Massachusetts has set itself apart by choosing to fund transportation projects that will have both short and long term economic impacts - investing in projects like a regional transit center, multi-use paths and park and ride lots that build stronger, healthier communities. The state has also focused, particularly in the second round of funding, on projects that will result in direct investment by the private sector. As such, ARRA funds are being invested in road, bridge and transit projects that will both create jobs today and provide long-term benefits for tomorrow.
In total, Massachusetts will invest $396 million in Recovery funds for highway and bridge projects, and another $358 million for projects to improve MBTA transit
As of September 30 th, 89 ARRA highway projects valued at $359 million are underway, including Assembly Square in Somerville, Route 7 improvements in Pittsfield, and the Route 24 exit ramp in Fall River, which will support economic growth and make long-awaited repairs in every corner of the Commonwealth. Another five projects valued at $19 million have been put out to bid and will be starting up in the next few months, bringing total ARRA highway funding to $378 million. In order to accelerate ARRA road and bridge construction, and put people to work faster, MassDOT took a 120-day advertising/bid/contract award process and reduced it to 44 days.

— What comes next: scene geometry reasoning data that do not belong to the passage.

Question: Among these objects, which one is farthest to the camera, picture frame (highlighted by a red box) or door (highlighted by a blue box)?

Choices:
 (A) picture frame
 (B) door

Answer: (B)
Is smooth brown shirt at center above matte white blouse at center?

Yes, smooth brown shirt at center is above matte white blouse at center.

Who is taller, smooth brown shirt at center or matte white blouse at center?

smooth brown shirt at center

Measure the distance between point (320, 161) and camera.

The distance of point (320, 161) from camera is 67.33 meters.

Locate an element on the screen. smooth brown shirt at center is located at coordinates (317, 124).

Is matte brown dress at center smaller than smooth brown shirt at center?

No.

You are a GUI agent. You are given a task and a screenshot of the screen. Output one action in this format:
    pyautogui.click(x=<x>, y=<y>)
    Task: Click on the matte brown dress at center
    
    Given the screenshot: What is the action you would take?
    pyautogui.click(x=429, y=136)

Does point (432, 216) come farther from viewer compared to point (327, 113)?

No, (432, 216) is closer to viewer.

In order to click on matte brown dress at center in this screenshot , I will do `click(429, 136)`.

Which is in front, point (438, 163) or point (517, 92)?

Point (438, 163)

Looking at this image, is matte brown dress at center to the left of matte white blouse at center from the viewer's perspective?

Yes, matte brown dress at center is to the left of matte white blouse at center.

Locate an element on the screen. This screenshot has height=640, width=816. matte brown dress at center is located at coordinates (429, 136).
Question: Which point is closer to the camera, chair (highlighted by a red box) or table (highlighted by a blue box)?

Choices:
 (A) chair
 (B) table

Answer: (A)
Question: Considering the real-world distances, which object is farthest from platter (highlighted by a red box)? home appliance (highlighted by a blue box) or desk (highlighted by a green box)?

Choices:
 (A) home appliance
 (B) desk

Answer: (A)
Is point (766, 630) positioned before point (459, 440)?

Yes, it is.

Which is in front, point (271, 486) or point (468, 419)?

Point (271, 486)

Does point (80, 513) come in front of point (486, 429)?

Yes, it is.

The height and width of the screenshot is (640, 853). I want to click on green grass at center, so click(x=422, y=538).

Of the $438 million for highway investments, MassDOT has also transferred almost $60 million in funding to the MBTA and regional transit authorities - to build a regional transit center, improve bus service, and construct a parking garage at the Wonderland Station transit center.
As of September 30 th, $165 million has already been expended and 15 of the highway projects are substantially completed. More than 14,000 people have worked on stimulus road and bridge projects throughout the state.

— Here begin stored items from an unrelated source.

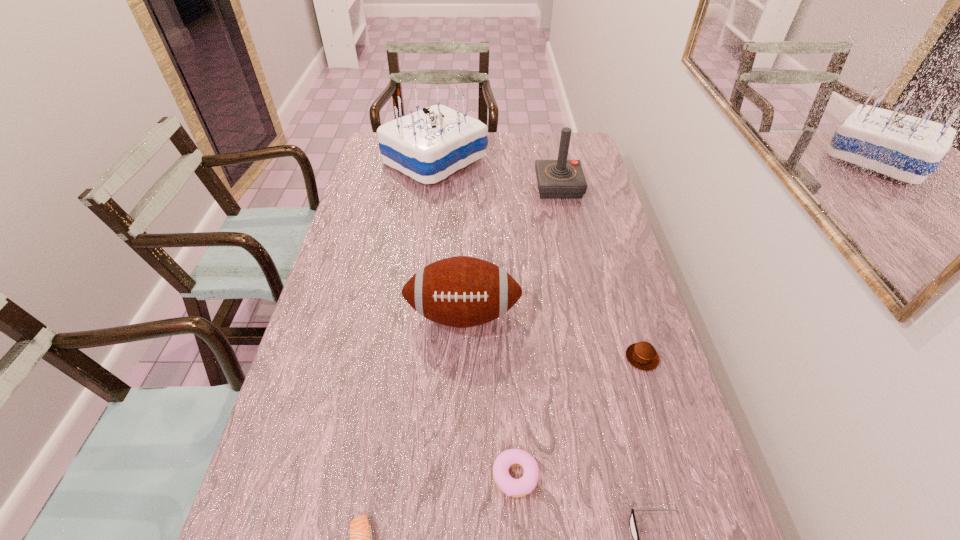 Image resolution: width=960 pixels, height=540 pixels. In order to click on vacant position located 0.300m on the rectangular base of the second tallest object in this screenshot , I will do `click(454, 186)`.

What are the coordinates of `vacant region located on the laces of the football` in the screenshot? It's located at (460, 411).

The height and width of the screenshot is (540, 960). What are the coordinates of `free space located on the back of the fourth shortest object` in the screenshot? It's located at (612, 258).

In order to click on free region located on the right of the doughnut in this screenshot , I will do `click(660, 476)`.

Where is `object that is positioned at the far edge`? This screenshot has height=540, width=960. object that is positioned at the far edge is located at coordinates (428, 145).

This screenshot has height=540, width=960. I want to click on object that is at the left edge, so click(428, 145).

What are the coordinates of `joystick that is at the right edge` in the screenshot? It's located at (557, 179).

Where is `muffin present at the right edge`? This screenshot has width=960, height=540. muffin present at the right edge is located at coordinates (642, 355).

Identify the location of object that is positioned at the far left corner. This screenshot has width=960, height=540. 428,145.

The height and width of the screenshot is (540, 960). I want to click on vacant space at the far edge of the desktop, so click(x=492, y=139). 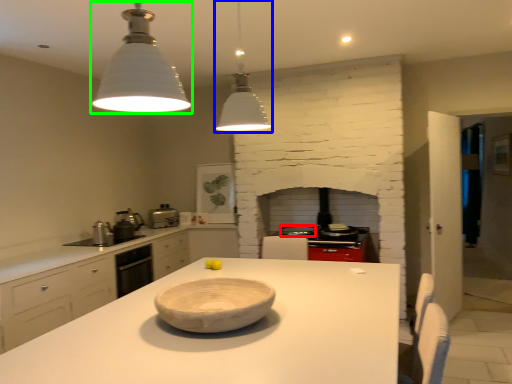 Question: Which is nearer to the appliance (highlighted by a red box)? light fixture (highlighted by a blue box) or light fixture (highlighted by a green box).

Choices:
 (A) light fixture
 (B) light fixture

Answer: (A) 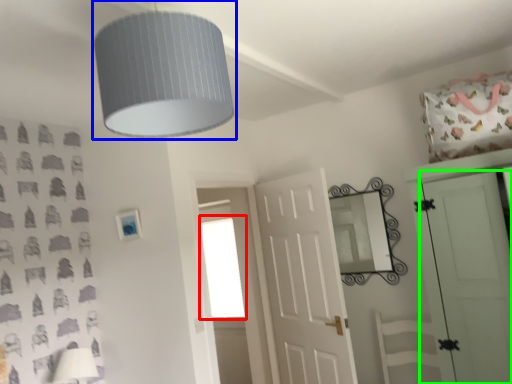 Question: Which object is positioned closest to window (highlighted by a red box)? Select from lamp (highlighted by a blue box) and door (highlighted by a green box).

Choices:
 (A) lamp
 (B) door

Answer: (B)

The MBTA has purchased 25 new hybrid buses for some of its most popular routes, placed 108 new RIDE vans in operation, provided direct Silver Line service between Dudley Station and South Station, and started work on 20 other transit projects.

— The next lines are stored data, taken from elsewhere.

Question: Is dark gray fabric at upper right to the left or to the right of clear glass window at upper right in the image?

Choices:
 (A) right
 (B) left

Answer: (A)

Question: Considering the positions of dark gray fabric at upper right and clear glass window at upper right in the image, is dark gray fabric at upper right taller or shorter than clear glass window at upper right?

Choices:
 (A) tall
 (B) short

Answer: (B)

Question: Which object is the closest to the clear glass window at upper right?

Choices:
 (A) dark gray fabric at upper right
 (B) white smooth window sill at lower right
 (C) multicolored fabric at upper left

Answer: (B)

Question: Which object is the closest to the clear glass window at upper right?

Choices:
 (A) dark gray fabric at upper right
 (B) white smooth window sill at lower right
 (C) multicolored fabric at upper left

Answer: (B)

In addition to its highway and transit funds, the state has also been approved for an additional $165 million of funding through competitive ARRA grant programs such as Transportation Investment Generating Economic Recovery (TIGER) and High-Speed Rail grants - including $70 million in federal rail grants for the Knowledge Corridor along the Connecticut River, $20 million for bridges along the South Coast Rail corridor, $55 million to extend the Fitchburg commuter rail line to a new Wachusett Station, and $20 million for a transit plaza at Wonderland Station. These projects will soon be underway.